What you need to do:
The entries below should be quoted exactly, with no pictures carried over.
━━━━━━━━━━
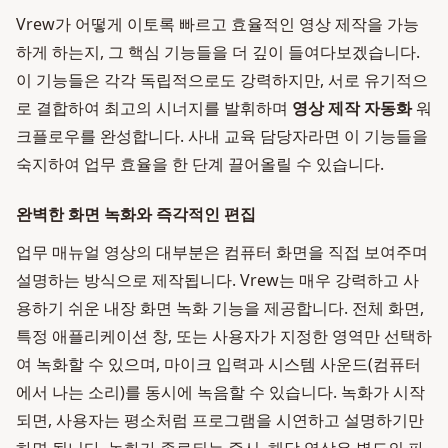
Vrew가 어떻게 이토록 빠르고 효율적인 영상 제작을 가능
하게 하는지, 그 핵심 기능들을 더 깊이 들여다보겠습니다.
이 기능들은 각각 독립적으로도 강력하지만, 서로 유기적으
로 결합하여 최고의 시너지를 발휘하며
영상 제작 자동화
워
크플로우를 완성합니다. 사내 교육 담당자라면 이 기능들을
숙지하여 업무 효율을 한 단계 끌어올릴 수 있습니다.
완벽한 화면 녹화와 즉각적인 편집
업무 매뉴얼 영상의 대부분은 컴퓨터 화면을 직접 보여주며
설명하는 방식으로 제작됩니다. Vrew는 매우 강력하고 사
용하기 쉬운 내장 화면 녹화 기능을 제공합니다. 전체 화면,
특정 애플리케이션 창, 또는 사용자가 지정한 영역만 선택하
여 녹화할 수 있으며, 마이크 입력과 시스템 사운드(컴퓨터
에서 나는 소리)를 동시에 녹음할 수 있습니다. 녹화가 시작
되면, 사용자는 평소처럼 프로그램을 시연하고 설명하기만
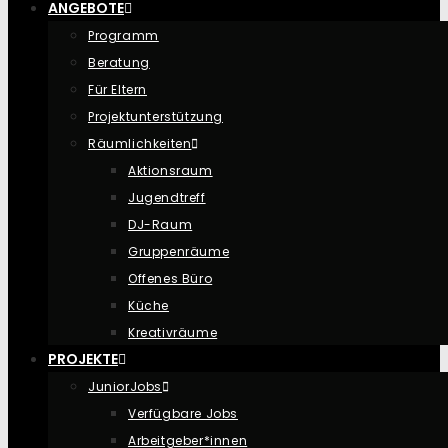
ANGEBOTE
Programm
Beratung
Für Eltern
Projektunterstützung
Räumlichkeiten
Aktionsraum
Jugendtreff
DJ-Raum
Gruppenräume
Offenes Büro
Küche
Kreativräume
PROJEKTE
JuniorJobs
Verfügbare Jobs
Arbeitgeber*innen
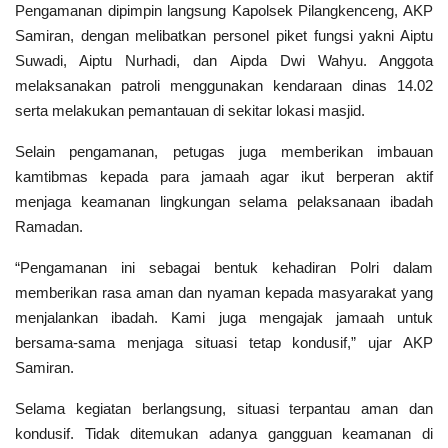
Pengamanan dipimpin langsung Kapolsek Pilangkenceng,
AKP
Samiran
, dengan melibatkan personel piket fungsi yakni Aiptu
Suwadi, Aiptu Nurhadi, dan Aipda Dwi Wahyu. Anggota
melaksanakan patroli menggunakan kendaraan dinas 14.02
serta melakukan pemantauan di sekitar lokasi masjid.
Selain pengamanan, petugas juga memberikan imbauan
kamtibmas kepada para jamaah agar ikut berperan aktif
menjaga keamanan lingkungan selama pelaksanaan ibadah
Ramadan.
“Pengamanan ini sebagai bentuk kehadiran Polri dalam
memberikan rasa aman dan nyaman kepada masyarakat yang
menjalankan ibadah. Kami juga mengajak jamaah untuk
bersama-sama menjaga situasi tetap kondusif,” ujar AKP
Samiran.
Selama kegiatan berlangsung, situasi terpantau aman dan
kondusif. Tidak ditemukan adanya gangguan keamanan di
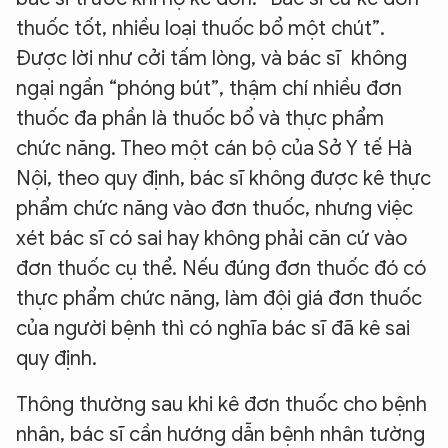
thuốc tốt, nhiều loại thuốc bổ một chút”.
Được lời như cởi tấm lòng, và bác sĩ không
ngại ngần “phóng bút”, thậm chí nhiều đơn
thuốc đa phần là thuốc bổ và thực phẩm
chức năng. Theo một cán bộ của Sở Y tế Hà
Nội, theo quy định, bác sĩ không được kê thực
phẩm chức năng vào đơn thuốc, nhưng việc
xét bác sĩ có sai hay không phải căn cứ vào
đơn thuốc cụ thể. Nếu đúng đơn thuốc đó có
thực phẩm chức năng, làm đội giá đơn thuốc
của người bệnh thì có nghĩa bác sĩ đã kê sai
quy định.
Thông thường sau khi kê đơn thuốc cho bệnh
nhân, bác sĩ cần hướng dẫn bệnh nhân tường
━━━━━━━━━━
Answer box:
Vrew가 어떻게 이토록 빠르고 효율적인 영상 제작을 가능
하게 하는지, 그 핵심 기능들을 더 깊이 들여다보겠습니다.
이 기능들은 각각 독립적으로도 강력하지만, 서로 유기적으
로 결합하여 최고의 시너지를 발휘하며
영상 제작 자동화
워
크플로우를 완성합니다. 사내 교육 담당자라면 이 기능들을
숙지하여 업무 효율을 한 단계 끌어올릴 수 있습니다.
완벽한 화면 녹화와 즉각적인 편집
업무 매뉴얼 영상의 대부분은 컴퓨터 화면을 직접 보여주며
설명하는 방식으로 제작됩니다. Vrew는 매우 강력하고 사
용하기 쉬운 내장 화면 녹화 기능을 제공합니다. 전체 화면,
특정 애플리케이션 창, 또는 사용자가 지정한 영역만 선택하
여 녹화할 수 있으며, 마이크 입력과 시스템 사운드(컴퓨터
에서 나는 소리)를 동시에 녹음할 수 있습니다. 녹화가 시작
되면, 사용자는 평소처럼 프로그램을 시연하고 설명하기만
ANGEBOTE
Programm
Beratung
Für Eltern
Projektunterstützung
Räumlichkeiten
Aktionsraum
Jugendtreff
DJ-Raum
Gruppenräume
Offenes Büro
Küche
Kreativräume
PROJEKTE
JuniorJobs
Verfügbare Jobs
Arbeitgeber*innen
Pengamanan dipimpin langsung Kapolsek Pilangkenceng,
AKP
Samiran
, dengan melibatkan personel piket fungsi yakni Aiptu
Suwadi, Aiptu Nurhadi, dan Aipda Dwi Wahyu. Anggota
melaksanakan patroli menggunakan kendaraan dinas 14.02
serta melakukan pemantauan di sekitar lokasi masjid.
Selain pengamanan, petugas juga memberikan imbauan
kamtibmas kepada para jamaah agar ikut berperan aktif
menjaga keamanan lingkungan selama pelaksanaan ibadah
Ramadan.
“Pengamanan ini sebagai bentuk kehadiran Polri dalam
memberikan rasa aman dan nyaman kepada masyarakat yang
menjalankan ibadah. Kami juga mengajak jamaah untuk
bersama-sama menjaga situasi tetap kondusif,” ujar AKP
Samiran.
Selama kegiatan berlangsung, situasi terpantau aman dan
kondusif. Tidak ditemukan adanya gangguan keamanan di
thuốc tốt, nhiều loại thuốc bổ một chút”.
Được lời như cởi tấm lòng, và bác sĩ không
ngại ngần “phóng bút”, thậm chí nhiều đơn
thuốc đa phần là thuốc bổ và thực phẩm
chức năng. Theo một cán bộ của Sở Y tế Hà
Nội, theo quy định, bác sĩ không được kê thực
phẩm chức năng vào đơn thuốc, nhưng việc
xét bác sĩ có sai hay không phải căn cứ vào
đơn thuốc cụ thể. Nếu đúng đơn thuốc đó có
thực phẩm chức năng, làm đội giá đơn thuốc
của người bệnh thì có nghĩa bác sĩ đã kê sai
quy định.
Thông thường sau khi kê đơn thuốc cho bệnh
nhân, bác sĩ cần hướng dẫn bệnh nhân tường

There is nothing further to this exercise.